■ **DESCRIPTION OF THE TASK**:
After counting the lines below that hold the word "Schoolbag", reply with the count and nothing else.

■ **INFORMATION PROVIDED**:

════

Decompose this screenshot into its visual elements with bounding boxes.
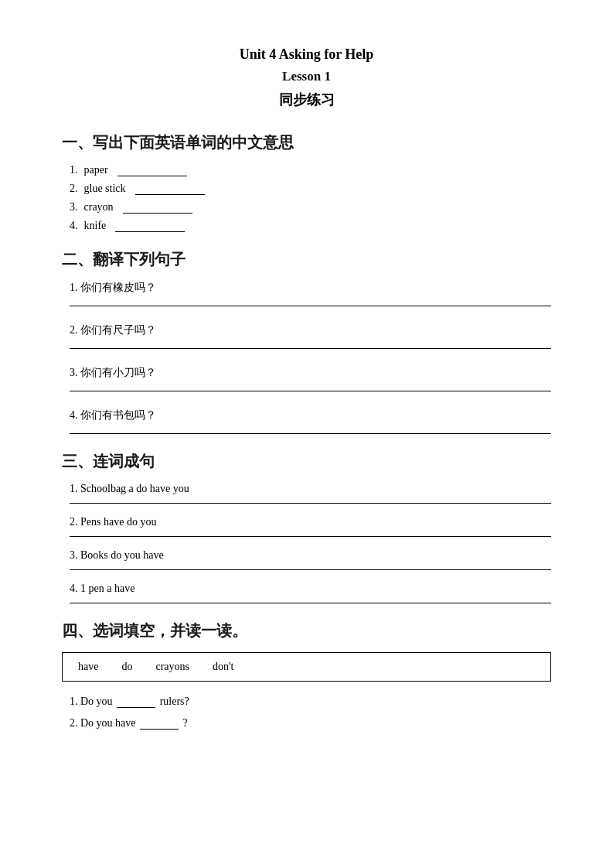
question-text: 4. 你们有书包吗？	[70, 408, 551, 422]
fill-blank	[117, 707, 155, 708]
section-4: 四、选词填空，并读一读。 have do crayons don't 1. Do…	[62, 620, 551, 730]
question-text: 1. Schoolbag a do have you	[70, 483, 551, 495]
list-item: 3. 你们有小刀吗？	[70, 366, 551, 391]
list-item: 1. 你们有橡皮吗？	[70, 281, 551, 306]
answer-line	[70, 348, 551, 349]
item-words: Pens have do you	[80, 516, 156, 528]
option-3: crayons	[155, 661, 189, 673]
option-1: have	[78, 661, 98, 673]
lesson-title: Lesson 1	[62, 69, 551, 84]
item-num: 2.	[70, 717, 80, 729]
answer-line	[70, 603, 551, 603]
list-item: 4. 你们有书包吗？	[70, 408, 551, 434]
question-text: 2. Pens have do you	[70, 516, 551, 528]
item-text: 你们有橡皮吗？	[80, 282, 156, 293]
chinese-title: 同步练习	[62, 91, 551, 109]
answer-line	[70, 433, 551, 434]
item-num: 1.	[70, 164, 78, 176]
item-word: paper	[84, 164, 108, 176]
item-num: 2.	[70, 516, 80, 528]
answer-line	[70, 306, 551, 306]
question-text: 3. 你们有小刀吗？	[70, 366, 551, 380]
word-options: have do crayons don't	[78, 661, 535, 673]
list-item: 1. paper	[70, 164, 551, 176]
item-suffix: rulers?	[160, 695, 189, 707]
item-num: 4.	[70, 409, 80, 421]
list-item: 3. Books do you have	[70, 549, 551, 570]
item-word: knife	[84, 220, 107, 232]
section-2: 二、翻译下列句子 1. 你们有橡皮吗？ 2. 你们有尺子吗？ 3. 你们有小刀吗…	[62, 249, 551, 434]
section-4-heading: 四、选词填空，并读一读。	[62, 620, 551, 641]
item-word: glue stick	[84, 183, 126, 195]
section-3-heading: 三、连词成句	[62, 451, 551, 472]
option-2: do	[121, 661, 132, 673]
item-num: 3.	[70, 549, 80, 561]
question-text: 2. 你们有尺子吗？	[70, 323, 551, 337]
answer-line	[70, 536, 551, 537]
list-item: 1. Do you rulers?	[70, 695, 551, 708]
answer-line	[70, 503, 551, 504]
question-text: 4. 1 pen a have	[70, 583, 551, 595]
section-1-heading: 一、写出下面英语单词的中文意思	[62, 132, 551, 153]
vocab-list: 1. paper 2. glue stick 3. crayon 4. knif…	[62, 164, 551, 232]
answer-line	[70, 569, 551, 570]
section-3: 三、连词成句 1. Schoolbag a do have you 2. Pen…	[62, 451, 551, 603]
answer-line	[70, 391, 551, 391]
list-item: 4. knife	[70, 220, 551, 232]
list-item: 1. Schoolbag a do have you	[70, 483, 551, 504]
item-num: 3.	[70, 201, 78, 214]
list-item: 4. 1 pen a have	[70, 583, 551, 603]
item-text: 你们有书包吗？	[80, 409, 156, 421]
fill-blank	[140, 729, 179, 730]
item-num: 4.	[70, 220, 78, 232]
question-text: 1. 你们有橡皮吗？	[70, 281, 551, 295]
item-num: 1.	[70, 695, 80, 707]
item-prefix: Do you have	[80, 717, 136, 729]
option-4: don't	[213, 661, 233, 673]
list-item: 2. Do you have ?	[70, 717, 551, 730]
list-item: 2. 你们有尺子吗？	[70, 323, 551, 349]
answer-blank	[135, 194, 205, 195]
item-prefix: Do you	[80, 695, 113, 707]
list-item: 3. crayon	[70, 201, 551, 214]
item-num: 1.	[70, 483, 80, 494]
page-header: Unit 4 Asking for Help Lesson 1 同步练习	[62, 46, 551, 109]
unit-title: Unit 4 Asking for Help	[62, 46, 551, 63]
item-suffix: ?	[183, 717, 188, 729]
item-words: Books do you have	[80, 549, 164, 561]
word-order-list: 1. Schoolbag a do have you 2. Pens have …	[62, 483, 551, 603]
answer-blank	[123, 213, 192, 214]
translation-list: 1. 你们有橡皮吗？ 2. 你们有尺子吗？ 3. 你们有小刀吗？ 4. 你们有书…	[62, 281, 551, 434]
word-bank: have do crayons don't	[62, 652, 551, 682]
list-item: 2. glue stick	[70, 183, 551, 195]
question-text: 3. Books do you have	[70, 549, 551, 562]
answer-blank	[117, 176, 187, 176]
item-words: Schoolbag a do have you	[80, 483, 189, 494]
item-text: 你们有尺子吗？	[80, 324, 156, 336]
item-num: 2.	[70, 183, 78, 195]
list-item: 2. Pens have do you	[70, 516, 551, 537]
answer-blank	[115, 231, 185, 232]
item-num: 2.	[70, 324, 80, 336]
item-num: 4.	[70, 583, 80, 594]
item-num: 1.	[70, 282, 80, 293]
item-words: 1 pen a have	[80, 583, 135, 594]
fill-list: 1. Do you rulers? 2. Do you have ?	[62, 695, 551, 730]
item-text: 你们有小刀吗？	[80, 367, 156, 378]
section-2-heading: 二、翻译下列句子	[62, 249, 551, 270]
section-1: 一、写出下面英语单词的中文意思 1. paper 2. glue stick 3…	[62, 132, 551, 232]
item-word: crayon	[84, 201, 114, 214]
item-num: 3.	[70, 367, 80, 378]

════

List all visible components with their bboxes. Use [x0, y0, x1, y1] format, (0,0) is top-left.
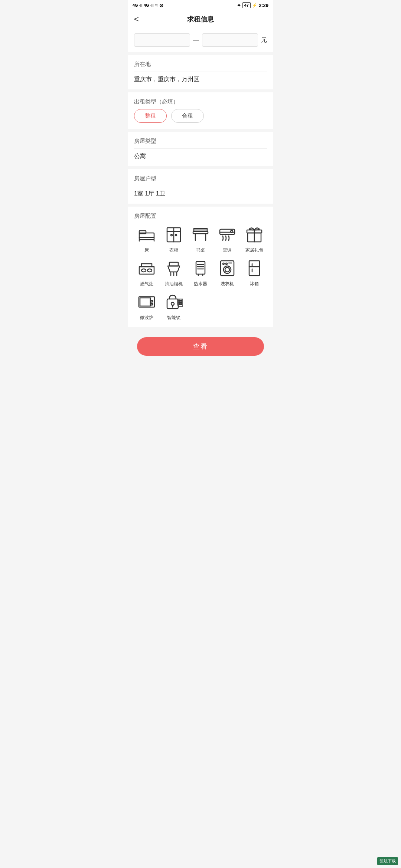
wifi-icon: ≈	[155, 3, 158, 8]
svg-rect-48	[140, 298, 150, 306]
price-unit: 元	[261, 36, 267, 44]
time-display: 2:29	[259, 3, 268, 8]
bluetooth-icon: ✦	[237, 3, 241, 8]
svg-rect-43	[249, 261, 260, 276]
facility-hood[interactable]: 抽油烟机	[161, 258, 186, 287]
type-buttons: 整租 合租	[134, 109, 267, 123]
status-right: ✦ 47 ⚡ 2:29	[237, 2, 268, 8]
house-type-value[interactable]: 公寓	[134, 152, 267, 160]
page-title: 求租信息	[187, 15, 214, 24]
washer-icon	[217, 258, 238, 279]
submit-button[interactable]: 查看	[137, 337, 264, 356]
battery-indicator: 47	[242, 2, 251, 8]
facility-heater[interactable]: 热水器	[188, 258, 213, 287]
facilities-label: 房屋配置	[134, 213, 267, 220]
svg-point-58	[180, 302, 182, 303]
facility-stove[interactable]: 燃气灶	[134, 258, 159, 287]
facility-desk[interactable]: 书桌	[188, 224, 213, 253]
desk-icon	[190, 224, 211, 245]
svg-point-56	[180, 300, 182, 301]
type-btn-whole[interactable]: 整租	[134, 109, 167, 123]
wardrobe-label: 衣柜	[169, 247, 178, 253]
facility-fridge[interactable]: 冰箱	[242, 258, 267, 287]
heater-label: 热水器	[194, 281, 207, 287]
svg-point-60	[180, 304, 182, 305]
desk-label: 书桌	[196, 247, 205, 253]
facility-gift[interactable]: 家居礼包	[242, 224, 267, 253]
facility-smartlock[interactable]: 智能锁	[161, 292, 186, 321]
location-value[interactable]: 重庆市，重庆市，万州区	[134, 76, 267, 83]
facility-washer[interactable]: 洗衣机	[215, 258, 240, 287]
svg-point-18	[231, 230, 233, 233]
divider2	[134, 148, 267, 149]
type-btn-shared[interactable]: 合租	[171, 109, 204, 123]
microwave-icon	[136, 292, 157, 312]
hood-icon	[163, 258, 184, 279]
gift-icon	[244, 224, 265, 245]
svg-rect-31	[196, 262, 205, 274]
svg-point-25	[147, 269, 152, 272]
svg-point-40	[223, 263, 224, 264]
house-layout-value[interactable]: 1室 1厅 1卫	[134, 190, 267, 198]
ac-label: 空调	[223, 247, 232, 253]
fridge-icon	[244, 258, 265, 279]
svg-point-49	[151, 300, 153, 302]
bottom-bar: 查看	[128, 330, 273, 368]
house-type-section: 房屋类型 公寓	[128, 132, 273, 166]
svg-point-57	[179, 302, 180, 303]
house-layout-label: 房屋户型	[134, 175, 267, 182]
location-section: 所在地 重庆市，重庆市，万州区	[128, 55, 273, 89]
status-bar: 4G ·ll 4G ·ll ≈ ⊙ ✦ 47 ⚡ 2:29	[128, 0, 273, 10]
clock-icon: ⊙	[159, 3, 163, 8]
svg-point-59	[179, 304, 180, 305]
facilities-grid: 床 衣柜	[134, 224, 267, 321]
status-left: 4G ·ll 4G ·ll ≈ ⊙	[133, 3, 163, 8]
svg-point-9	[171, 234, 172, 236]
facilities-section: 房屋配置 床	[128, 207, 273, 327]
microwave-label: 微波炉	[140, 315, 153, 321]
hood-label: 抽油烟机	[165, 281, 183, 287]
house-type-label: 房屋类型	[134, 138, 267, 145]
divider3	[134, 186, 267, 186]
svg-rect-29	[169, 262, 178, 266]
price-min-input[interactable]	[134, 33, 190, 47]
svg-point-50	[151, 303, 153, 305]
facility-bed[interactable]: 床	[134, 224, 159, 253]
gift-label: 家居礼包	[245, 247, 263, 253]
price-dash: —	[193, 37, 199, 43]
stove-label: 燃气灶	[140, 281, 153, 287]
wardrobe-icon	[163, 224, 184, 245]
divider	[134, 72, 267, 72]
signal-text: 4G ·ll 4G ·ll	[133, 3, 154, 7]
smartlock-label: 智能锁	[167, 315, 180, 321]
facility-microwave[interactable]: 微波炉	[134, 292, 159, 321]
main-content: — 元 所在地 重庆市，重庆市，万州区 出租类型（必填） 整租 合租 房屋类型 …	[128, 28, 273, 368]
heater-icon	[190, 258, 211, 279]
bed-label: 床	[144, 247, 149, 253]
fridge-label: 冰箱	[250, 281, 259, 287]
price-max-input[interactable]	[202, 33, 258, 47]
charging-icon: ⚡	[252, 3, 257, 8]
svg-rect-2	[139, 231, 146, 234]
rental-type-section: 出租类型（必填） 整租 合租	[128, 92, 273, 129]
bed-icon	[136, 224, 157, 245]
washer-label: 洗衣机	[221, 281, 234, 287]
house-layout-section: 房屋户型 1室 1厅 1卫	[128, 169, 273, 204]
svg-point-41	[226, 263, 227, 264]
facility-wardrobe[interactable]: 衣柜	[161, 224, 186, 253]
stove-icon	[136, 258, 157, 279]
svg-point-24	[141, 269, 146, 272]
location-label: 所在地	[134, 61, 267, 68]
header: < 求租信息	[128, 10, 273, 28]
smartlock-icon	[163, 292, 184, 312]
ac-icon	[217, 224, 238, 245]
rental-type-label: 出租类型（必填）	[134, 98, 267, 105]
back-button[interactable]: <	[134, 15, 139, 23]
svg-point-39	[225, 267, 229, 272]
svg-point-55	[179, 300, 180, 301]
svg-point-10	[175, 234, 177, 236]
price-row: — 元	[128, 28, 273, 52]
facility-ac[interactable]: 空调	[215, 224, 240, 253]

════

■ **EXERCISE SOLUTION**:
5